**What to work on:**
Write out each line of the entries below that holds the word "name".

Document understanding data
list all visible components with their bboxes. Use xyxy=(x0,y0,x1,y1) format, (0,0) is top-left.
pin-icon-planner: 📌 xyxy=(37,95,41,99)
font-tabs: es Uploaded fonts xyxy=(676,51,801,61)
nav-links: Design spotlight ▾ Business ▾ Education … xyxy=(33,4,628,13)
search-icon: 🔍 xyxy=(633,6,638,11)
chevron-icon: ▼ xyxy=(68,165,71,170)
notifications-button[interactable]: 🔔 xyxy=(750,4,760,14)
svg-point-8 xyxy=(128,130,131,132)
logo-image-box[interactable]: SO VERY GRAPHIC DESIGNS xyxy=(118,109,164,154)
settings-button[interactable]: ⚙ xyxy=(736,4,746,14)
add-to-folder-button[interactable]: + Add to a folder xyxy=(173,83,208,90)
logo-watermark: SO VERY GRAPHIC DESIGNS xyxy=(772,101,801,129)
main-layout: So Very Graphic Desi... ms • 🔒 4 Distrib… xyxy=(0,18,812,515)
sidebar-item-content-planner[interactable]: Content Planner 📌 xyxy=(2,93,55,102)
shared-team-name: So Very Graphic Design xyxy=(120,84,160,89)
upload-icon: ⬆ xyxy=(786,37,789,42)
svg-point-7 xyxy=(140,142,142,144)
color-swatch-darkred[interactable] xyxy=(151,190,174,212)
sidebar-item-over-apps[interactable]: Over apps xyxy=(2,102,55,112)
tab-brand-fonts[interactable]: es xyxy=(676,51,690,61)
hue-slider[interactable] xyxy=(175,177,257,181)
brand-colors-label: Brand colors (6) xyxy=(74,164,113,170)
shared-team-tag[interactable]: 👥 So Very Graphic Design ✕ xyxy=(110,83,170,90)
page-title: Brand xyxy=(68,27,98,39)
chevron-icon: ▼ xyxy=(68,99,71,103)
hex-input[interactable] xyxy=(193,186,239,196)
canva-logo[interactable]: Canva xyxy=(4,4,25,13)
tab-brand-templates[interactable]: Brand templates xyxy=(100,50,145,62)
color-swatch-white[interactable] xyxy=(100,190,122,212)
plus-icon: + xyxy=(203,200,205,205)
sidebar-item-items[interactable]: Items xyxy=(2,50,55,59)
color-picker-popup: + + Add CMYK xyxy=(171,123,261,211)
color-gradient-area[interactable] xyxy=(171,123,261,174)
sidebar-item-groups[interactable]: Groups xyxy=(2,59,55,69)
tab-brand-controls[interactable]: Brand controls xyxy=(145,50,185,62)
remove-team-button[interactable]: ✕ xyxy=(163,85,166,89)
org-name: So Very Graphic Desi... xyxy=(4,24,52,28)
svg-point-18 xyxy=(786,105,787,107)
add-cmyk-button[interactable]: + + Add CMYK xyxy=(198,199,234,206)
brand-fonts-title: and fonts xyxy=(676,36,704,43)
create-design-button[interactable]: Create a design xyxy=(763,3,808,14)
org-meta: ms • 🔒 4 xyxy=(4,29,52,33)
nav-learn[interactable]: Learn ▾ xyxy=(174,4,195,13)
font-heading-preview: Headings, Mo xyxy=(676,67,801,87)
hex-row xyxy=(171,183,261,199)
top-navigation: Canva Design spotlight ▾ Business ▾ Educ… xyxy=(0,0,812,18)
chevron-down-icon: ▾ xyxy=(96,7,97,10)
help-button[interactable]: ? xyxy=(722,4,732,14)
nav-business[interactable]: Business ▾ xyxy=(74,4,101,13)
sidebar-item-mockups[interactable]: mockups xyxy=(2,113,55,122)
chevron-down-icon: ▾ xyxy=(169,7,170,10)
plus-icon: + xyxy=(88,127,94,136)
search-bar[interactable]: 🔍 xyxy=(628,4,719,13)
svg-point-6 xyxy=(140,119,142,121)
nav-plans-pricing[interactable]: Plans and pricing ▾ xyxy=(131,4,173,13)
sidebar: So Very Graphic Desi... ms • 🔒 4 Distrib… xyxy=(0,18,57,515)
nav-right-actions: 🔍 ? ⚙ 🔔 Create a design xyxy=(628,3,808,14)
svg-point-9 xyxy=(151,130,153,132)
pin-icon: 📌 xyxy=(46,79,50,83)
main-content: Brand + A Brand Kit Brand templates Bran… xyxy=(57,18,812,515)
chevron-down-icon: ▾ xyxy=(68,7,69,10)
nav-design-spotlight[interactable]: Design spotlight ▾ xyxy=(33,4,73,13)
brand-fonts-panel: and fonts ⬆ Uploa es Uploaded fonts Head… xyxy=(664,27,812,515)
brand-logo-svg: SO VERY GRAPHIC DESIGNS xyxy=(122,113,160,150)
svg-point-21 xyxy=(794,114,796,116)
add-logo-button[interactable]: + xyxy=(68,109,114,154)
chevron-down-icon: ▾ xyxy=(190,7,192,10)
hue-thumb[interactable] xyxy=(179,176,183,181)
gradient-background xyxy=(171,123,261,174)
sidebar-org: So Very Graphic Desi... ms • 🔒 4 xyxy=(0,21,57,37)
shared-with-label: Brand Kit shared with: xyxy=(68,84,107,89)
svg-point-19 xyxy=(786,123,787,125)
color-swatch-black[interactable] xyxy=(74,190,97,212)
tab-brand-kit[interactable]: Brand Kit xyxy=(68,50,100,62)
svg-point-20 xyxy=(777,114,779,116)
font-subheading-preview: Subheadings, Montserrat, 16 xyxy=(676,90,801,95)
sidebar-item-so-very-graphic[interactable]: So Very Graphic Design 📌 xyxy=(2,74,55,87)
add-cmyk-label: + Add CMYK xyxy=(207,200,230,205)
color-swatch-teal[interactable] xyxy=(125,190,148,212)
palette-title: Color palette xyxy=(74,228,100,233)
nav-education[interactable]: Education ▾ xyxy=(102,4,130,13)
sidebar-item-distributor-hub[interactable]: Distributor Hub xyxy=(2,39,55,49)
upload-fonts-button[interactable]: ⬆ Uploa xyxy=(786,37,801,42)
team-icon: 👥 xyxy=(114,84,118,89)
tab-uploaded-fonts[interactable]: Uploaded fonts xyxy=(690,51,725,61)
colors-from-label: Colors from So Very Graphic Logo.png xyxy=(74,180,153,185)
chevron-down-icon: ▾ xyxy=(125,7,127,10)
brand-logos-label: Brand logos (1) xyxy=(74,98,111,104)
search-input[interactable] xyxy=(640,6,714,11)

**Solution to the exercise:**
shared-team-name: So Very Graphic Design xyxy=(120,84,160,89)
org-name: So Very Graphic Desi... xyxy=(4,24,52,28)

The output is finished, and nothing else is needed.